El hombre baja los párpados. Los alza una vez más y nota
que el carro de triunfo se para delante de la iglesia de Monserrat y que
descienden con pompa el retrato del dictador rubio en cuyo uniforme ciega el
oro de los laureles.
¡Ay, a aquel otro, al que sudaba sangre, no le llevaban
en un carro de gloria! Los pretorianos se mofaban de él y los caballos de
arneses escandalosos manchaban sus vestiduras con el lodo que arrojaban al
pasar al galope.
–Yo descansaré, pero tú caminarás...
Ya lo siente. El amor, su enemigo, está aquí.

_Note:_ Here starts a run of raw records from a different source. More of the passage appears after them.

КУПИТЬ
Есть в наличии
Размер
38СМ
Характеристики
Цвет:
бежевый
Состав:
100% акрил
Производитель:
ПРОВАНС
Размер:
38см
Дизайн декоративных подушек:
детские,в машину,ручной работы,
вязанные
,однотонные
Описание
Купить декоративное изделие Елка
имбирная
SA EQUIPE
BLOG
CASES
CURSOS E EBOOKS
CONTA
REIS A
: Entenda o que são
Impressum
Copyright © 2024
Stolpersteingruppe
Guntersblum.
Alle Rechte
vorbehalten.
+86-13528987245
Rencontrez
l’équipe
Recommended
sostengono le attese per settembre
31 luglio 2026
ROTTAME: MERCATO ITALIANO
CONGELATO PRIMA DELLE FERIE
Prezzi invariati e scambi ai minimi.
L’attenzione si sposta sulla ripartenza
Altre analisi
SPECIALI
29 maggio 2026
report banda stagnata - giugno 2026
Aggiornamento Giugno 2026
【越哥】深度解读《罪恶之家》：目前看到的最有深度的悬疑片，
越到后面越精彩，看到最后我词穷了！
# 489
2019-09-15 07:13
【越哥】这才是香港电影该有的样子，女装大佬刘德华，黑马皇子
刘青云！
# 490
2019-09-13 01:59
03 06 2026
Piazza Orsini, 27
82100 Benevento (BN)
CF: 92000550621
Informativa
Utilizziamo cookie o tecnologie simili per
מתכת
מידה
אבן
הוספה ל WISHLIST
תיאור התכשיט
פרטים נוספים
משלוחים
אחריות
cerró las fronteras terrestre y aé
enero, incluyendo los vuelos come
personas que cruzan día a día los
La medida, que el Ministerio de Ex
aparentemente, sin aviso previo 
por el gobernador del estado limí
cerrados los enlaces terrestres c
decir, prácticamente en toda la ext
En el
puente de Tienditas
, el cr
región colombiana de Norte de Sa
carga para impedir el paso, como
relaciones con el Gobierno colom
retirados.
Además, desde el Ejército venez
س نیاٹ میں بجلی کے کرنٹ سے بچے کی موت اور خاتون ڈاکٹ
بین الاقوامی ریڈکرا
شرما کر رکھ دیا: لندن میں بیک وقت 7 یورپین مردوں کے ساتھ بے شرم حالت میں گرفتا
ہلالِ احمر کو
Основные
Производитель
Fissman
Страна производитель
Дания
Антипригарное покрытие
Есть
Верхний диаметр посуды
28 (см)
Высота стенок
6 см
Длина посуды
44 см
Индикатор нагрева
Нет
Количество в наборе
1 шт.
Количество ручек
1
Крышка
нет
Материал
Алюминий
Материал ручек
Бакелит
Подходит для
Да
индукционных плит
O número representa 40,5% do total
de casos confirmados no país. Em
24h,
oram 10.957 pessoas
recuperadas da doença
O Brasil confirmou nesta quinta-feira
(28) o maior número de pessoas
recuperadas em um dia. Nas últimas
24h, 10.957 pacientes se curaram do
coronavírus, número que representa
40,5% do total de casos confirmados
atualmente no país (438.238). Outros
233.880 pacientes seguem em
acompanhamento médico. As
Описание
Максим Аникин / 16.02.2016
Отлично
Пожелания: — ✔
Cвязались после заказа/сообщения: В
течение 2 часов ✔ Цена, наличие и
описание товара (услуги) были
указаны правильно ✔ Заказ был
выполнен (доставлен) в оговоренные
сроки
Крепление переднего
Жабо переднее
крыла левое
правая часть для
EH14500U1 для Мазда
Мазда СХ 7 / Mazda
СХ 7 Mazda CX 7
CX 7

La sobrina
del pulpero le roza el brazo y él siente el contacto como una quemadura cruel.
Es el amor: el deseo antiguo como el mundo; el hambre que devora y enriquece;
el hambre de los cuerpos y las almas; el hambre... El peregrino aprieta los
labios para no pronunciar las palabras que debe decir cada vez, pero las
palabras le horadan los labios y escapan, monótonas, como siempre:
–Ve, sigue, sigue tu camino.
La muchacha le contempla asombrada. ¡Sería tan hermoso
quedarse junto a ella, hundir la cabeza en la frescura de su regazo, y reposar!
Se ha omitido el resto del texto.